So, just an update from my last bit on discontinuing my CPAP. I feel like I’m back to where I was before the CPAP started causing problems, and I’m also up to 30mg of nortriptyline and that’s feeling fine. I also heard back from the sleep clinic today and while the doctor still hasn’t had a chance to go over my sleep study (I guess she’s been out of the office for some reason) the clinician agreed that I should stay off CPAP for now if I’m feeling better without it.
It’s weird to see how one month in I felt like the CPAP was doing me a lot of good. I wonder what changed after that. It felt like it correlated to when I experienced a major push crash but at that point I still felt optimistic about it. But it was only a week later that I felt like I’d regressed to where I started, and I was thinking that the medication had lost effectiveness, not that it was CPAP causing trouble.
I mean, heck, even just two and a half weeks ago I felt like things were improving and crediting CPAP with it! I dunno, these last few months have been weird and hard to track and I feel like if I’d been maintaining my pain journal I’d have a better idea about what’s been going on.
Hopefully the sleep study wasn’t a complete waste of time and money and it tells me something useful, or maybe I can do another in-lab sleep study without the CPAP interfering with things and then maybe that will tell me something more useful. I have a sneaking suspicion that the in-home sleep study was invalidated by cats. Like, the way the in-home study worked was I stuck a microphone to my chest and they recorded audio of it overnight, and then just looked at the audio levels to see when I was snoring, but like, I don’t snore, but I do have cats that like to snuggle up with me and I move around and stuff so maybe I was having central apnea issues while cats where rubbing against my chest, and that looked like obstructive apnea.

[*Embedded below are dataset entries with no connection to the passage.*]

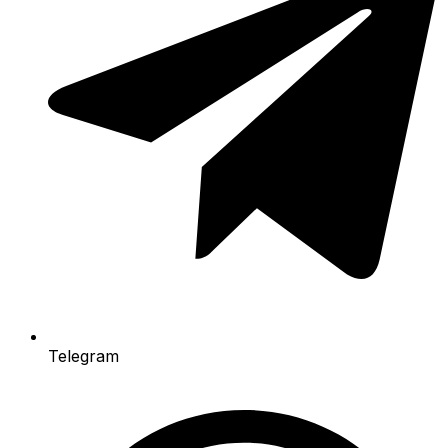
Telegram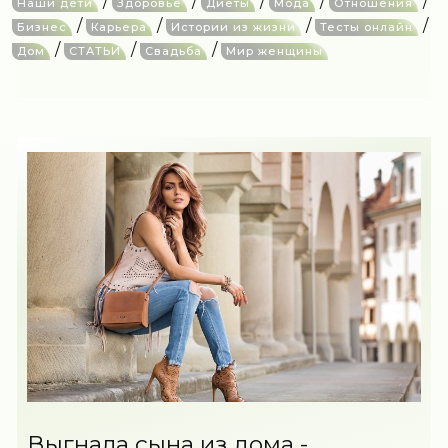
/
/
/
/
/
Наши дети
Здоровье
Диеты
Мода
Отношения
/
/
/
/
Бизнес
Карьера
Истории из жизни
Тесты онлайн
/
/
/
Дом
СТАТЬИ
Свадьба
Мир женщины
Выгнала сына из дома -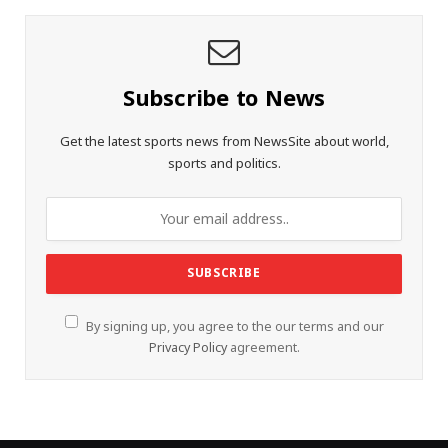
Subscribe to News
Get the latest sports news from NewsSite about world,
sports and politics.
By signing up, you agree to the our terms and our
Privacy Policy
agreement.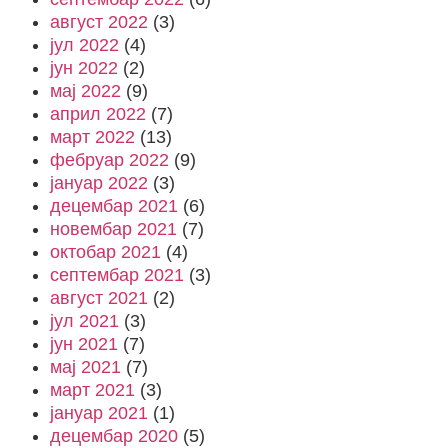
август 2022
(3)
јул 2022
(4)
јун 2022
(2)
мај 2022
(9)
април 2022
(7)
март 2022
(13)
фебруар 2022
(9)
јануар 2022
(3)
децембар 2021
(6)
новембар 2021
(7)
октобар 2021
(4)
септембар 2021
(3)
август 2021
(2)
јул 2021
(3)
јун 2021
(7)
мај 2021
(7)
март 2021
(3)
јануар 2021
(1)
децембар 2020
(5)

I’ve used a couple of different apps to record overnight sound in my bedroom and the only audio spikes that happen are either my cats meowing or me making non-snoring noises (usually a quiet moan, often immediately after a huge fart). I can totally buy the moans coming after a central apnea event, but I am definitely not snoring.
The sleep clinicians kept on saying how the CPAP machine has “improved” my AHI, bringing it down from 17 to less than 1, but they only have a single data point to claim that it was 17, and of course my AHI would be less than 1 if I’m not falling asleep. It all feels like I’m caught up in other peoples' circular reasoning given a veneer of science.
And I gave CPAP a fair chance and I really wanted it to work but not being on CPAP is giving me way better sleep and is improving my symptoms overall.
Maybe a different mask would work better for me, but it seems more likely that a different therapy would be advised instead.
CPAP might work for a lot of people but it certainly isn’t a universal fix, and in my case it seems to have been making things worse. And I’ve gotten pretty tired of this whole “cult of CPAP” which insists that it is the one true path to sleep redemption.